105 Les distinctions terminologiques sont variées et ne sont pas forcément consensuelles dans la communauté scientifique.

Voici une distinction terminologique proposée par Angrosino (1989) : « Biography will refer to the narrative account of one

person’s life as written or otherwise recorded by another, reconstructed mainly, though not exclusively, from records and archives. Autobiography will pertain to the narrative account of a person’s life that he or she has personally written or otherwise recorded. Life history will refer to the account of one person’s life "as told to" another, the researcher. The term life story will be used to distinguish narratives (which may belong to the biographical, autobiographical, or life history categories) that purport to record the entire span of a life from those that tend to highlight a few key events or focus on a few significant relationships or dwell on perceived "turning points"» (p. 2-3).

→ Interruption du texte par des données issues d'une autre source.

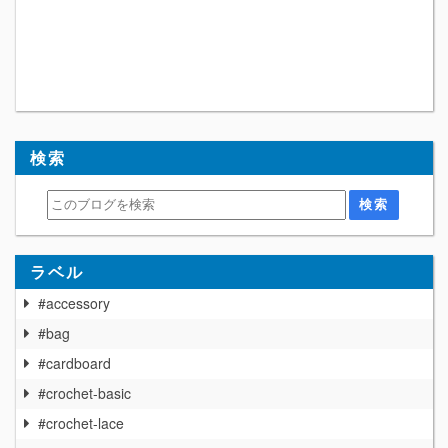
検索
ラベル
#accessory
#bag
#cardboard
#crochet-basic
#crochet-lace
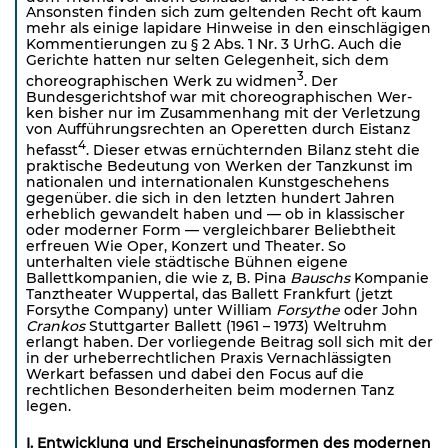
Ansonsten finden sich zum geltenden Recht oft kaum
mehr als einige lapidare Hinweise in den einschlägigen
Kommentierungen zu § 2 Abs. 1 Nr. 3 UrhG. Auch die
Gerichte hatten nur selten Gele­genheit, sich dem
3
choreographischen Werk zu widmen
. Der
Bundesgerichtshof war mit choreographischen Wer­
ken bisher nur im Zusammenhang mit der Verletzung
von Aufführungsrechten an Operetten durch Eistanz
4
hefasst
. Dieser etwas ernüchternden Bilanz steht die
praktische Bedeutung von Werken der Tanzkunst im
nationalen und internationalen Kunstgeschehens
gegenüber. die sich in den letzten hundert Jahren
erheb­lich gewandelt haben und — ob in klassischer
oder moderner Form — vergleichbarer Beliebtheit
erfreuen Wie Oper, Konzert und Theater. So
unterhalten viele städtische Bühnen eigene
Ballettkompanien, die wie z, B. Pina
Bauschs
Kompanie
Tanztheater Wuppertal, das Ballett Frankfurt (jetzt
Forsythe Company) unter William
Forsythe
oder John
Crankos
Stuttgarter Ballett (1961 – 1973) Weltruhm
erlangt haben. Der vorliegende Beitrag soll sich mit der
in der urheberrechtlichen Praxis Vernachlässigten
Werkart befassen und dabei den Focus auf die
rechtlichen Besonderheiten beim modernen Tanz
legen.
I. Entwicklung und Erscheinungsformen des modernen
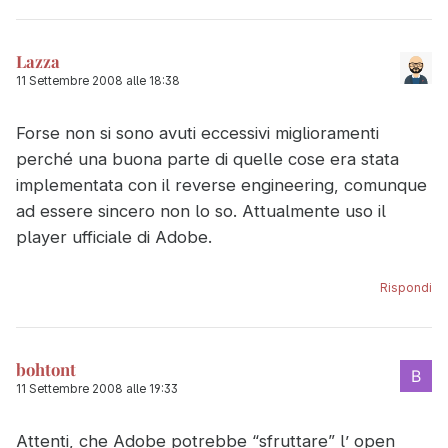
Lazza
11 Settembre 2008 alle 18:38
Forse non si sono avuti eccessivi miglioramenti
perché una buona parte di quelle cose era stata
implementata con il reverse engineering, comunque
ad essere sincero non lo so. Attualmente uso il
player ufficiale di Adobe.
Rispondi
bohtont
11 Settembre 2008 alle 19:33
Attenti, che Adobe potrebbe “sfruttare” l’ open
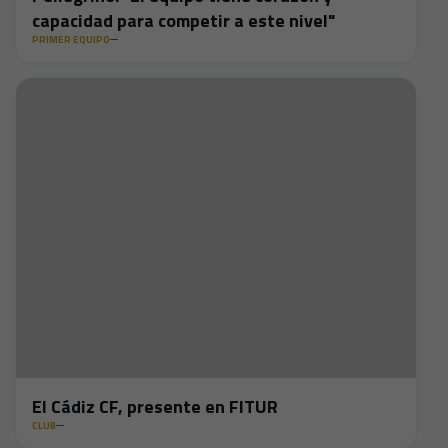
capacidad para competir a este nivel"
PRIMER EQUIPO
El Cádiz CF, presente en FITUR
CLUB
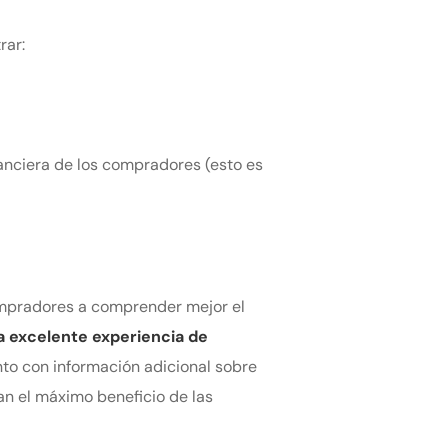
rar:
nanciera de los compradores (esto es
ompradores a comprender mejor el
a excelente experiencia de
to con información adicional sobre
n el máximo beneficio de las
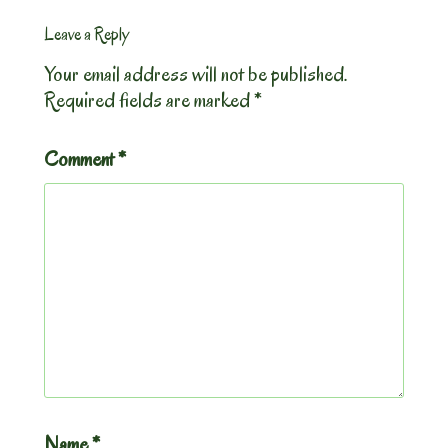
Leave a Reply
Your email address will not be published.
Required fields are marked
*
Comment
*
Name
*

Comme la reconstruction du récit de vie commence à partir de la situation actuelle du sujet (Peneff, 1990), cette méthode d’enquête présente les avantages de la réflexivité et du regard a posteriori sur le parcours de vie. Cette vision rétrospective engage de facto certains décalages dont le chercheur doit tenir compte sans pour autant les considérer strictement comme des limites. Ces décalages – ou ces « médiations » – peuvent s’effectuer à différents niveaux : d’abord, entre l’événement réel et la façon dont il a été vécu par le sujet, ensuite, entre la mémorisation de l’événement et son évocation plus tard dans le temps et, finalement, entre ce que le sujet a vécu et ce qu’il consent à divulguer lors de l’entretien (Bertaux, 2010). Autrement dit, le récit de vie n’est pas un récit du passé, mais une restitution présente du passé au regard de l’avenir (Van der Maren, 2010). Plus encore, une certaine opération de lissage du récit (Bidart, 2006) peut s’opérer par le sujet qui veut bien paraître devant le chercheur ou même, comme Bourdieu (1986) l’avance dans une certaine critique de l’approche biographique, par le sujet qui se fait « l’idéologue de sa propre vie » (p. 69). Ainsi, pour la thèse, le regard a posteriori sur le parcours de vie entourant les études collégiales en anglais génère la limite de ne pas pouvoir rendre compte de l’expérience dans l’immédiateté et, conséquemment, d’en obtenir un propos moins détaillé. Néanmoins, ces « reconstructions subjectives » – ou cette coloration comme l’appelle Bertaux (2010) – doivent être vues comme des forces puisqu’à travers ses propres interprétations, le sujet organise et produit, lors de la mise en récit, une cohérence dans son vécu. Certes, le sujet peut écarter, volontairement ou involontairement, des éléments qui auraient pu être pertinents pour le sujet de la recherche, mais compte tenu d’une telle réalité, il faut y voir une sorte de travail produit par le sujet en tentant de comprendre les choix qu’il fait pour expliquer son vécu. Le récit de vie engage donc une réflexivité accrue (Bertaux, 2010).

Le récit de vie présente aussi l’avantage de permettre une remontée théorique, puisque toute expérience de vie comporte une dimension macrosociale (Bertaux, 2010; Le Gall, 1987; Schütz, 2008). La méthode d’enquête privilégiée permet de rendre compte de l’expérience vécue d’un sujet, mais également de son récit en société (Chanfrault-Duchet, 1987; Desmarais, 1986; Houle, 1997). Cette remontée est possible en mettant en rapport plusieurs récits sur une expérience de vie sociale commune et d’en constater les récurrences dans les faits, les événements et/ou les phénomènes. Cette quête de récurrences permet de dépasser les histoires individuelles pour en arriver à faire émerger des traits communs – voire généralisables – aux parcours de vie étudiés (Longo, 2016). Il est alors possible d’obtenir une représentation sociologique des composantes sociales (ou collectives)

d’une situation spécifique et d’en comprendre le fonctionnement et les dynamiques internes (Bertaux, 2010; Deslauriers, 1991; Le Gall, 1987), puisqu’il y a passage du sens commun vers le sens sociologique, passage de la subjectivité du chercheur à l’objectivité à construire (Houle, 1997). En somme, le récit de vie est une sorte de miroir subjectif, mais non moins révélateur à certains égards, de la société (de Gaulejac & Lévy, 2000). Dans cette thèse, la remontée théorique est opérationnalisée dans les analyses typologiques que nous avons effectuées.